_PROMPT_:
Each line from the one containing "skal du trykke på" through the end of the data below is to be output verbatim, with no lines added or left out.

_DATA IN THIS EXERCISE_:
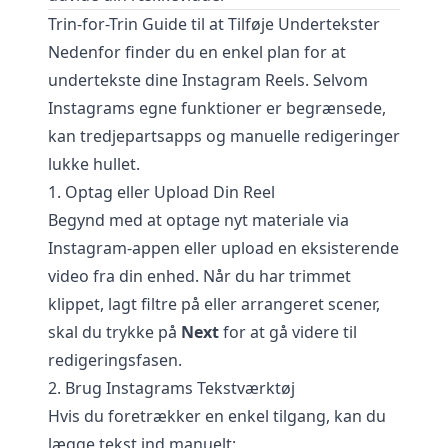
Trin-for-Trin Guide til at Tilføje Undertekster
Nedenfor finder du en enkel plan for at
undertekste dine Instagram Reels. Selvom
Instagrams egne funktioner er begrænsede,
kan tredjepartsapps og manuelle redigeringer
lukke hullet.
1. Optag eller Upload Din Reel
Begynd med at optage nyt materiale via
Instagram-appen eller upload en eksisterende
video fra din enhed. Når du har trimmet
klippet, lagt filtre på eller arrangeret scener,
skal du trykke på
Next
for at gå videre til
redigeringsfasen.
2. Brug Instagrams Tekstværktøj
Hvis du foretrækker en enkel tilgang, kan du
lægge tekst ind manuelt:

_ANSWER TO THIS TASK_:
skal du trykke på
Next
for at gå videre til
redigeringsfasen.
2. Brug Instagrams Tekstværktøj
Hvis du foretrækker en enkel tilgang, kan du
lægge tekst ind manuelt:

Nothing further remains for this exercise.